Com’è nato il tuo nuovo album e di cosa parla?
Lo definisco un album a chilometri zero. E’ stato registrato, scritto e prodotto all’interno delle mura di casa mia, dove ho allestito un piccolo studio di registrazione. E le canzoni che ne fanno parte hanno quindi vissuto la quotidianità e l’intimità di una vita familiare: lo schiamazzo dei miei figli, il citofono che suona o il rumore dei piatti che vengono lavati. Ho abbandonato l’uso dell’elettronica e del rap, privilegiando invece una sonorità più antica e vicina agli anni ‘60.

Ci sono delle canzoni del tuo disco a cui sei particolarmente legato?
Senza dubbio sono due. La prima si intitola ‘Magazzino 18’, che racconta una pagina dimenticata dalla storia italiana, che riguarda la Seconda guerra mondiale e da cui è nato un progetto teatrale che prenderà inizio appena finito Sanremo. Il secondo brano, invece, è ‘Laura’, che in un primo tempo avevo presentato per partecipare a questo Festival, anche se poi mi è stato sconsigliato di farlo. E, con il senno di poi, credo di aver fatto bene a non portarla qui. E’ una canzone che vuole essere un omaggio a una grandissima attrice italiana, Laura Antonelli, e alla sua storia sfortunata.

Speravi passasse ‘Mi manchi’, ma non è andata così. Come mai preferivi questa canzone?
Confermo, e sono felice di dirti che proprio oggi mi hanno avvisato che molte radio e grandi network stanno passando questo brano, nonostante non sia andato avanti nella gara. Ci sono particolarmente legato perché mio figlio Tommaso, di cinque anni, è stato il suo primo estimatore e di conseguenza lo avevo un po’ nel cuore e l’emozione nel cantarla la prima sera lo ha testimoniato chiaramente.

Prima del Festival hai portato in teatro un pezzo di storia italiana con lo spettacolo ‘Li romani in Russia’. Cosa hai portato di questo tour teatrale all’Ariston?
Guarda, nella canzone ‘La prima volta che sono morto’ c’è un riferimento al nonno partigiano e mostro un lato più vicino al mondo di Gaber e Jannacci e a quel tipo di canzone vero a cui noi dobbiamo essere debitori. Tempo fa ho fatto una ricerca che ha portato alla pubblicazione del libro ‘Mio nonno è morto in guerra’, uscito a maggio, e si è trasformato in questo spettacolo teatrale con cui sono tutt’ora in tournée.

Ti senti soddisfatto dai primi riscontri che le tue canzoni sanremesi stanno ricevendo?
Mi ritengo tanto soddisfatto.

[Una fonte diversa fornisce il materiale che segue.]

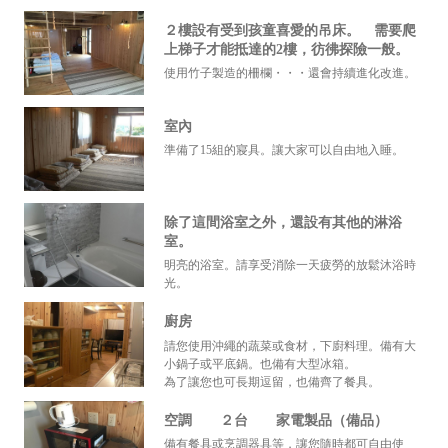
２樓設有受到孩童喜愛的吊床。 需要爬
上梯子才能抵達的2樓，彷彿探險一般。
使用竹子製造的柵欄・・・還會持續進化改進。
室內
準備了15組的寢具。讓大家可以自由地入睡。
除了這間浴室之外，還設有其他的淋浴
室。
明亮的浴室。請享受消除一天疲勞的放鬆沐浴時
光。
廚房
請您使用沖繩的蔬菜或食材，下廚料理。備有大
小鍋子或平底鍋。也備有大型冰箱。
為了讓您也可長期逗留，也備齊了餐具。
空調 ２台 家電製品（備品）
備有餐具或烹調器具等，讓您隨時都可自由使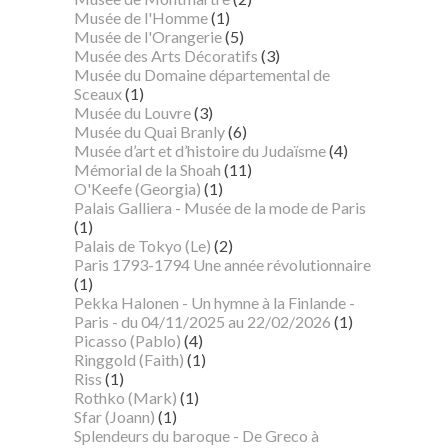
Musée de l'Homme
(1)
Musée de l'Orangerie
(5)
Musée des Arts Décoratifs
(3)
Musée du Domaine départemental de
Sceaux
(1)
Musée du Louvre
(3)
Musée du Quai Branly
(6)
Musée d’art et d’histoire du Judaïsme
(4)
Mémorial de la Shoah
(11)
O'Keefe (Georgia)
(1)
Palais Galliera - Musée de la mode de Paris
(1)
Palais de Tokyo (Le)
(2)
Paris 1793-1794 Une année révolutionnaire
(1)
Pekka Halonen - Un hymne à la Finlande -
Paris - du 04/11/2025 au 22/02/2026
(1)
Picasso (Pablo)
(4)
Ringgold (Faith)
(1)
Riss
(1)
Rothko (Mark)
(1)
Sfar (Joann)
(1)
Splendeurs du baroque - De Greco à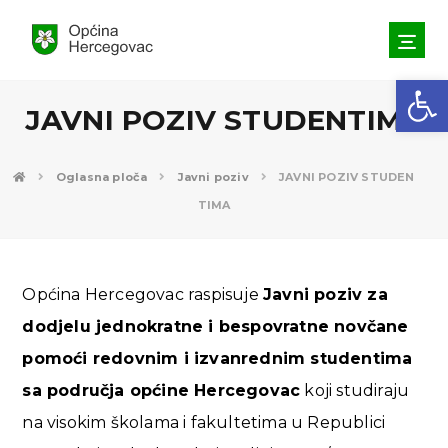
Open toolbar
JAVNI POZIV STUDENTIMA
Oglasna ploča
Javni poziv
JAVNI POZIV STUDEN
TIMA
Općina Hercegovac raspisuje
Javni poziv za
dodjelu jednokratne i bespovratne novčane
pomoći redovnim i izvanrednim studentima
sa područja općine Hercegovac
koji studiraju
na visokim školama i fakultetima u Republici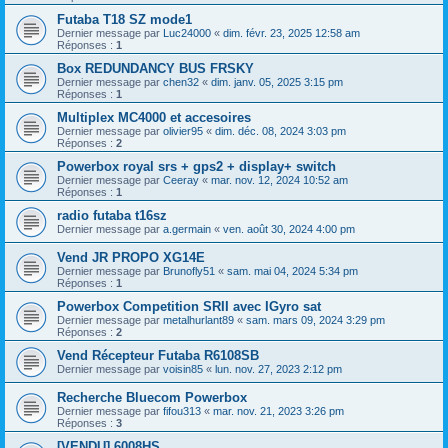
Futaba T18 SZ mode1
Dernier message par
Luc24000
«
dim. févr. 23, 2025 12:58 am
Réponses :
1
Box REDUNDANCY BUS FRSKY
Dernier message par
chen32
«
dim. janv. 05, 2025 3:15 pm
Réponses :
1
Multiplex MC4000 et accesoires
Dernier message par
olivier95
«
dim. déc. 08, 2024 3:03 pm
Réponses :
2
Powerbox royal srs + gps2 + display+ switch
Dernier message par
Ceeray
«
mar. nov. 12, 2024 10:52 am
Réponses :
1
radio futaba t16sz
Dernier message par
a.germain
«
ven. août 30, 2024 4:00 pm
Vend JR PROPO XG14E
Dernier message par
Brunofly51
«
sam. mai 04, 2024 5:34 pm
Réponses :
1
Powerbox Competition SRII avec IGyro sat
Dernier message par
metalhurlant89
«
sam. mars 09, 2024 3:29 pm
Réponses :
2
Vend Récepteur Futaba R6108SB
Dernier message par
voisin85
«
lun. nov. 27, 2023 2:12 pm
Recherche Bluecom Powerbox
Dernier message par
fifou313
«
mar. nov. 21, 2023 3:26 pm
Réponses :
3
[VENDU] 6008HS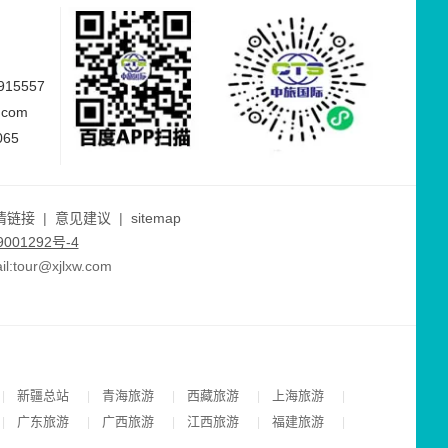
15557
.com
065
情链接
|
意见建议
|
sitemap
001292号-4
ur@xjlxw.com
新疆总站
青海旅游
西藏旅游
上海旅游
|
|
|
|
|
广东旅游
广西旅游
江西旅游
福建旅游
|
|
|
|
|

E questo lo vedo dai messaggi e dalle mail che sto ricevendo in questi giorni. Forse il messaggio più bello è quello di una signora che ha perso il marito mesi fa e mi ha detto che ha immaginato che suo marito stia vivendo una nuova vita, anche se lontano da lei. E’ l’aver dato questi brividi, queste emozioni, che mi rende decisamente soddisfatto. Con la mia canzone voglio dare una speranza a chi magari non immagina nulla dopo la vita.